To test these hypotheses, and to document rapid changes occurring in the Larsen-B ecosystem, we used a remotely operated vehicle, shipboard samplers, and moored sediment traps to:
a) Sample and characterize microbial, macrofaunal and megafaunal components of the seep community,
b) Evaluate patterns of surface productivity, export flux, and mega- and macrofaunal composition in areas previously covered by the ice shelf and compare them to the open sea-ice zone,
c) Place ecosystem changes within the geological, glaciological and climatological context that led to ice-shelf retreat,
d) Predict the likely consequences on marine ecosystems of ice-shelf collapse in other regions of Antarctica vulnerable to climate change.
These activities were conducted during a cruise in Jan-Mar 2010 to the Larsen-B region, with sediment-trap recoveries occurring 12 and 24 months later. Our efforts significantly advanced the understanding of linkages among the earth’s systems in polar regions and are proposed in the true spirit of IPY. The project was tightly linked to companion projects addressing Marine & Quaternary Geosciences and Cryosphere & Oceans, and to international collaborators from Argentina, Belgium, Canada, Germany, Spain and the United Kingdom.
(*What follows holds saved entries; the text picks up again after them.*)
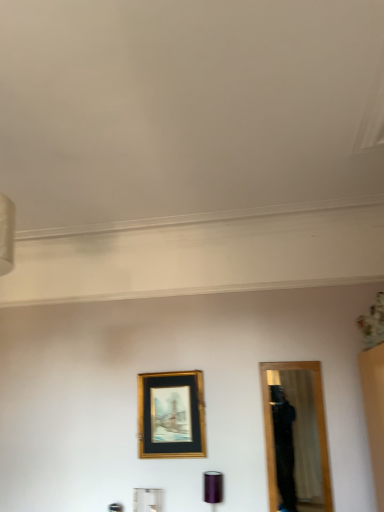 What do you see at coordinates (171, 415) in the screenshot?
I see `gold metallic picture frame at center` at bounding box center [171, 415].

Measure the distance between point (148,392) and camera.

Point (148,392) is 11.16 feet away from camera.

You are a GUI agent. You are given a task and a screenshot of the screen. Output one action in this format:
    pyautogui.click(x=<x>, y=<y>)
    Task: Click on the gold metallic picture frame at center
    
    Given the screenshot: What is the action you would take?
    pyautogui.click(x=171, y=415)

In order to face purple metallic cylinder at lower center, should I rotate leftwards or rightwards?

A 2.907 degree turn to the right will do.

Locate an element on the screen. This screenshot has height=512, width=384. purple metallic cylinder at lower center is located at coordinates (213, 488).

This screenshot has width=384, height=512. What do you see at coordinates (213, 488) in the screenshot?
I see `purple metallic cylinder at lower center` at bounding box center [213, 488].

Identify the location of gold metallic picture frame at center. [171, 415].

Considering the positions of objects gold metallic picture frame at center and purple metallic cylinder at lower center in the image provided, who is more to the left, gold metallic picture frame at center or purple metallic cylinder at lower center?

gold metallic picture frame at center.

In the image, is gold metallic picture frame at center positioned in front of or behind purple metallic cylinder at lower center?

Visually, gold metallic picture frame at center is located behind purple metallic cylinder at lower center.

Does point (180, 452) come behind point (212, 490)?

Yes, point (180, 452) is farther from viewer.

Based on the photo, from the image's perspective, is gold metallic picture frame at center on purple metallic cylinder at lower center?

Yes, from the image's perspective, gold metallic picture frame at center is above purple metallic cylinder at lower center.

From a real-world perspective, is gold metallic picture frame at center positioned under purple metallic cylinder at lower center based on gravity?

No, from a real-world perspective, gold metallic picture frame at center is not beneath purple metallic cylinder at lower center.

In the scene shown: Which of these two, gold metallic picture frame at center or purple metallic cylinder at lower center, is thinner?

Thinner between the two is gold metallic picture frame at center.

Is gold metallic picture frame at center taller or shorter than purple metallic cylinder at lower center?

Clearly, gold metallic picture frame at center is taller compared to purple metallic cylinder at lower center.

Based on their sizes in the image, would you say gold metallic picture frame at center is bigger or smaller than purple metallic cylinder at lower center?

Considering their sizes, gold metallic picture frame at center takes up more space than purple metallic cylinder at lower center.

Can we say gold metallic picture frame at center lies outside purple metallic cylinder at lower center?

That's correct, gold metallic picture frame at center is outside of purple metallic cylinder at lower center.

Is gold metallic picture frame at center not close to purple metallic cylinder at lower center?

No, there isn't a large distance between gold metallic picture frame at center and purple metallic cylinder at lower center.

Could you tell me if gold metallic picture frame at center is turned towards purple metallic cylinder at lower center?

No, gold metallic picture frame at center is not aimed at purple metallic cylinder at lower center.

Consider the image. How many degrees apart are the facing directions of gold metallic picture frame at center and purple metallic cylinder at lower center?

They differ by 0.761 degrees in their facing directions.

How much distance is there between gold metallic picture frame at center and purple metallic cylinder at lower center?

They are 19.01 inches apart.

At what (x,y) coordinates should I click in order to perform the action: click on picture frame that appears on the left of purple metallic cylinder at lower center. Please return your answer as a coordinate pair (x, y). The image size is (384, 512). Looking at the image, I should click on (171, 415).

Which is more to the right, purple metallic cylinder at lower center or gold metallic picture frame at center?

purple metallic cylinder at lower center is more to the right.

Is purple metallic cylinder at lower center in front of gold metallic picture frame at center?

Yes, purple metallic cylinder at lower center is closer to the viewer.

Considering the points (208, 494) and (179, 380), which point is in front, point (208, 494) or point (179, 380)?

The point (208, 494) is closer to the camera.

From the image's perspective, between purple metallic cylinder at lower center and gold metallic picture frame at center, who is located below?

From the image's view, purple metallic cylinder at lower center is below.

From a real-world perspective, which is physically below, purple metallic cylinder at lower center or gold metallic picture frame at center?

From a 3D spatial view, purple metallic cylinder at lower center is below.

Does purple metallic cylinder at lower center have a lesser width compared to gold metallic picture frame at center?

Incorrect, the width of purple metallic cylinder at lower center is not less than that of gold metallic picture frame at center.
This project was funded by the National Science Foundation.
The blog for this scientific expeditions in the Antarctic can be found here:
Ecosystem Function of Hawaiian Mangroves
Invasion, pollution and energy flow: Benthic ecosystem function under anthropogenic stressors in the Hawaiian coastal zone
The Hawaiian coastal zone is influenced by a variety of anthropogenic stressors that may alter biogeochemical cycling, including mangrove invasion and fish-cage aquaculture. Mangroves produce tannin-rich detritus and a root-fiber mat that may shift energy flow to microbial pathways, causing a reduction in food availability for commercial and native Hawaiian species. Pulse-chase experiments and measurements of naturally-abundant stable isotopes evaluated biogeochemical cycling and ecosystem function in mangrove sediments in Hawai’i.
Research employed pulse-chase experiments, using 13C- and 15N-labeled algal detritus, to evaluate the impact of mangrove invasion on benthic ecosystem function. We are testing the following hypotheses: (1) Biogeochemical cycling in mangrove sediments favors microbial pathways, yielding greater nitrogen storage and lower macrofaunal assimilation of organic matter than in open sediments. (2) Due to the persistence of a dense root-fiber mat, microbial metabolism is enhanced, and macrofaunal assimilation of organic material reduced, in sediments for years following mangrove removal.
These hypotheses were addressed by adding 13C- and 15N-labeled organic matter to sediment communities from healthy mangroves, mangrove removal sites of varying ages and control sites, and tracing assimilation and mineralization of this material over 4-day periods. The partitioning of 13C into bacterial fatty acids and porewater CO2, and 13C and 15N into faunal biomass, was measured using state-of-the-art geochemical and molecular techniques. In addition, food-web structure in these different communities was assessed using measurements of natural abundance 13C and 15N in meiofauna and macrofauna.